|Li, Xin Liang|
|O BRYAN, PATRICIA|
Submitted to: Enzyme and Microbial Technology
Publication Type: Peer Reviewed Journal
Publication Acceptance Date: February 20, 2006
Publication Date: June 1, 2006
Citation: Dien, B.S., Li, X., Iten, L.B., Jordan, D.B., Nichols, N.N., O Bryan, P.J., Cotta, M.A. 2006. Enzymatic saccharification of hot-water pretreated corn fiber for production of monosaccharides. Enzyme and Microbial Technology. 39:1137-1144. Interpretive Summary: Corn fiber is a high-fiber low-value byproduct of wet-milling. Corn fiber is also considered a good source of biomass for conversion to ethanol because it contains a lot of carbohydrates and is present at facilities that often times have ethanol production facilities on site. In this paper, we looked at a new technology for converting corn fiber to ethanol. Corn fiber was heated in hot water (160 deg C for 20 min), the recovered material converted to monosaccharide sugars and fermented using a recombinant strain engineered for ethanol production. The enzyme mixture used to digest the hot-water treated corn fiber contained enzymes produced by growing fungi on corn fiber, as well as, commercial preparations. The resulting enzymes were 80% efficient at extracting the carbohydrates as monosaccharides, and the material produced was readily fermentable to ethanol by the bacterial strain FBR5. This work should be of interest to those working in the fuel ethanol and corn wet milling industry.

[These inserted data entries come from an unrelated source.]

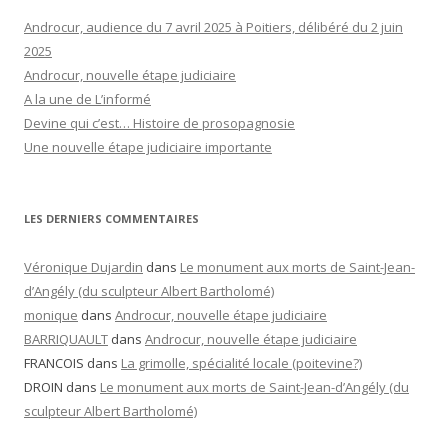
Androcur, audience du 7 avril 2025 à Poitiers, délibéré du 2 juin
2025
Androcur, nouvelle étape judiciaire
A la une de L’informé
Devine qui c’est… Histoire de prosopagnosie
Une nouvelle étape judiciaire importante
LES DERNIERS COMMENTAIRES
Véronique Dujardin
dans
Le monument aux morts de Saint-Jean-
d’Angély (du sculpteur Albert Bartholomé)
monique
dans
Androcur, nouvelle étape judiciaire
BARRIQUAULT
dans
Androcur, nouvelle étape judiciaire
FRANCOIS
dans
La grimolle, spécialité locale (poitevine?)
DROIN
dans
Le monument aux morts de Saint-Jean-d’Angély (du
sculpteur Albert Bartholomé)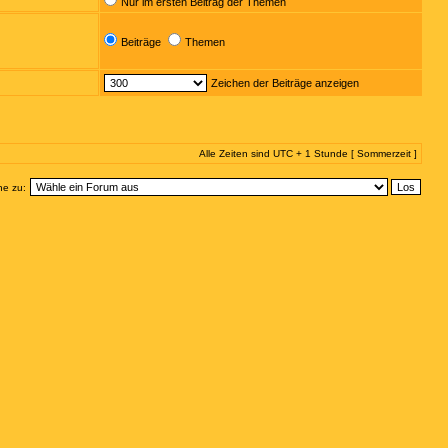
Nur im ersten Beitrag der Themen
Beiträge
Themen
Zeichen der Beiträge anzeigen
Alle Zeiten sind UTC + 1 Stunde [ Sommerzeit ]
e zu: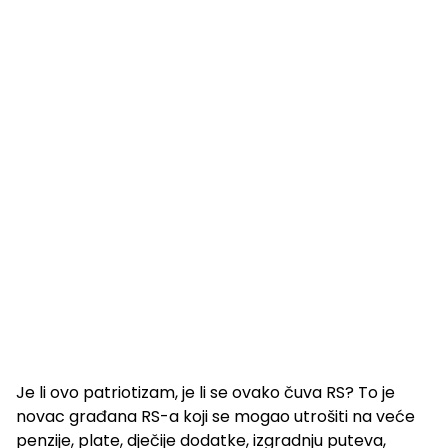
Je li ovo patriotizam, je li se ovako čuva RS? To je
novac građana RS-a koji se mogao utrošiti na veće
penzije, plate, dječije dodatke, izgradnju puteva,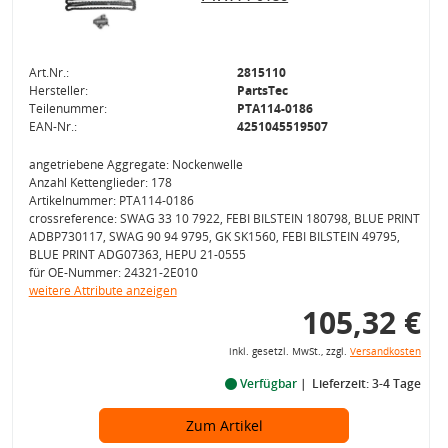
Art.Nr.:
2815110
Hersteller:
PartsTec
Teilenummer:
PTA114-0186
EAN-Nr.:
4251045519507
angetriebene Aggregate: Nockenwelle
Anzahl Kettenglieder: 178
Artikelnummer: PTA114-0186
crossreference: SWAG 33 10 7922, FEBI BILSTEIN 180798, BLUE PRINT
ADBP730117, SWAG 90 94 9795, GK SK1560, FEBI BILSTEIN 49795,
BLUE PRINT ADG07363, HEPU 21-0555
für OE-Nummer: 24321-2E010
weitere Attribute anzeigen
105,32 €
inkl. gesetzl. MwSt., zzgl.
Versandkosten
Verfügbar
Lieferzeit: 3-4 Tage
Zum Artikel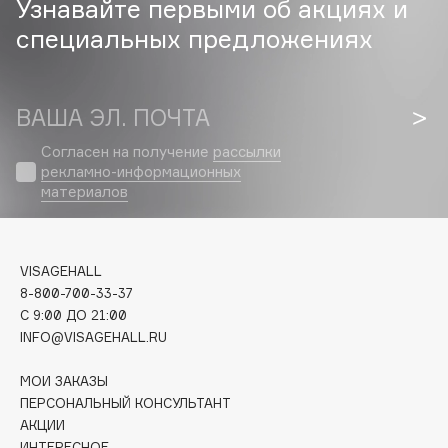
Узнавайте первыми об акциях и
специальных предложениях
Cadence
Capelli Dorati
Carbon Theory
ВАША ЭЛ. ПОЧТА
Carmex
Carolina Herrera
Согласен на получение
рассылки
рекламно-информационных
Catrice
материалов
Celimax
Cettua
Chupa Chups
VISAGEHALL
Clarette
8-800-700-33-37
C 9:00 ДО 21:00
Clarins
INFO@VISAGEHALL.RU
Clarins Precious
Clinique
МОИ ЗАКАЗЫ
Clive Christian
ПЕРСОНАЛЬНЫЙ КОНСУЛЬТАНТ
АКЦИИ
Club De Nuit
ИНТЕРЕСНОЕ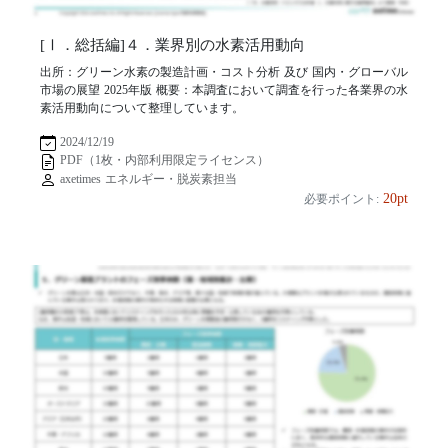
[Ⅰ．総括編]４．業界別の水素活用動向
出所：グリーン水素の製造計画・コスト分析 及び 国内・グローバル
市場の展望 2025年版 概要：本調査において調査を行った各業界の水
素活用動向について整理しています。
2024/12/19
PDF（1枚・内部利用限定ライセンス）
axetimes エネルギー・脱炭素担当
20pt
必要ポイント: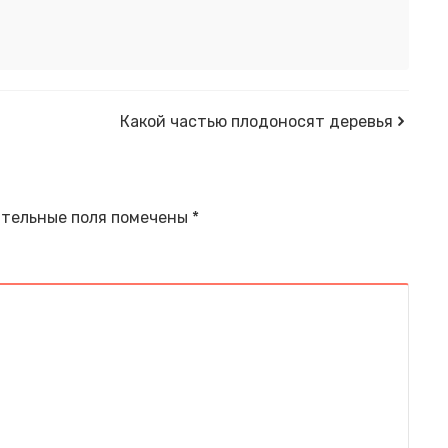
Какой частью плодоносят деревья
тельные поля помечены
*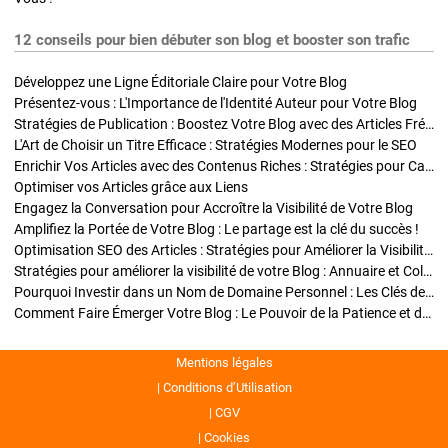
12 conseils pour bien débuter son blog et booster son trafic
Développez une Ligne Éditoriale Claire pour Votre Blog
Présentez-vous : L'Importance de l'Identité Auteur pour Votre Blog
Stratégies de Publication : Boostez Votre Blog avec des Articles Fréquents et Exclusifs
L'Art de Choisir un Titre Efficace : Stratégies Modernes pour le SEO
Enrichir Vos Articles avec des Contenus Riches : Stratégies pour Captiver et Optimiser
Optimiser vos Articles grâce aux Liens
Engagez la Conversation pour Accroître la Visibilité de Votre Blog
Amplifiez la Portée de Votre Blog : Le partage est la clé du succès !
Optimisation SEO des Articles : Stratégies pour Améliorer la Visibilité de Votre Blog
Stratégies pour améliorer la visibilité de votre Blog : Annuaire et Collaborations
Pourquoi Investir dans un Nom de Domaine Personnel : Les Clés de la Réussite de Votre Blog
Comment Faire Émerger Votre Blog : Le Pouvoir de la Patience et de la Persévérance
Mentions légales
Conditions d’Utilisation
CGV
Cookies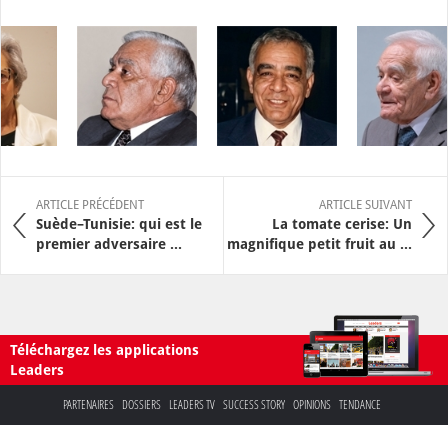
ARTICLE PRÉCÉDENT
ARTICLE SUIVANT
Suède–Tunisie: qui est le
La tomate cerise: Un
premier adversaire ...
magnifique petit fruit au ...
Téléchargez les applications
Leaders
PARTENAIRES
DOSSIERS
LEADERS TV
SUCCESS STORY
OPINIONS
TENDANCE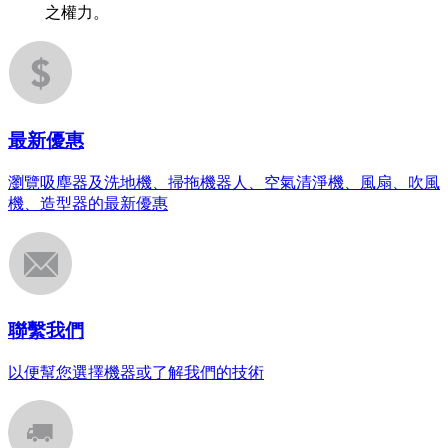
之權力。
最新優惠
瀏覽吸塵器及洗地機、掃拖機器人、空氣清淨機、風扇、吹風
機、造型器的最新優惠
聯繫我們
以便幫您選擇機器或了解我們的技術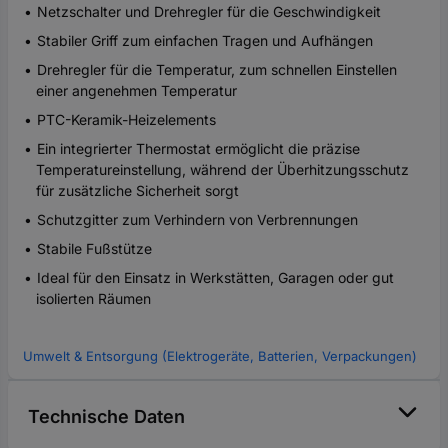
Netzschalter und Drehregler für die Geschwindigkeit
Stabiler Griff zum einfachen Tragen und Aufhängen
Drehregler für die Temperatur, zum schnellen Einstellen
einer angenehmen Temperatur
PTC-Keramik-Heizelements
Ein integrierter Thermostat ermöglicht die präzise
Temperatureinstellung, während der Überhitzungsschutz
für zusätzliche Sicherheit sorgt
Schutzgitter zum Verhindern von Verbrennungen
Stabile Fußstütze
Ideal für den Einsatz in Werkstätten, Garagen oder gut
isolierten Räumen
Umwelt & Entsorgung (Elektrogeräte, Batterien, Verpackungen)
Technische Daten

Technical Abstract: Corn fiber, currently produced at wet milling facilities, is readily available and a potential feedstock for ethanol fermentation. In this study, corn fiber is converted to ethanol at the laboratory scale using a novel process. The corn fiber was first destarched by treating with glucoamylase. The partially destarched corn fiber (DSCF) was pretreated with hot-water, enzymatically saccharified using a custom blend of hydrolytic enzymes, and fermented to ethanol with recombinant Escherichia coli FBR5, which has been engineered for producing ethanol at high yields. Treating DSCF with hot-water (HW-DSCF) at 160 deg C for 20 min was found to solubilize 58% of the solids and 75% of the xylan and produced very low levels of furfural inhibitors. Enzymes were used to complete hydrolysis. Enzymes were prepared by culturing Trichoderma reesei Rut C30 and Aspergillus niger NRRL 2001 strains separately on HW-DSCF. The preparations had very different enzyme profiles, and it was further discovered, when combined, the preparations were significantly more effective for saccharifying HW-DSCF than either added alone. The maximum sugar yields were 74% and 54% for arabinose and xylose, respectively, at a loading of 0.6 mg protein/g DSCF of each enzyme preparation. The yields were further increased to 80% by increasing the pretreatment time to 30 min and adding a commercial cellobiase. HW-DSCF was fermented to ethanol by a separate saccharification and fermentation scheme, albeit at lower enzyme loadings than used for earlier saccharification tests. The DSCF derived sugars were found to be readily fermentable by E. coli FBR5, and the ethanol yield was 50% (maximum) based upon the beginning loading of DSCF and 101% based upon sugars recovered during the saccharification step.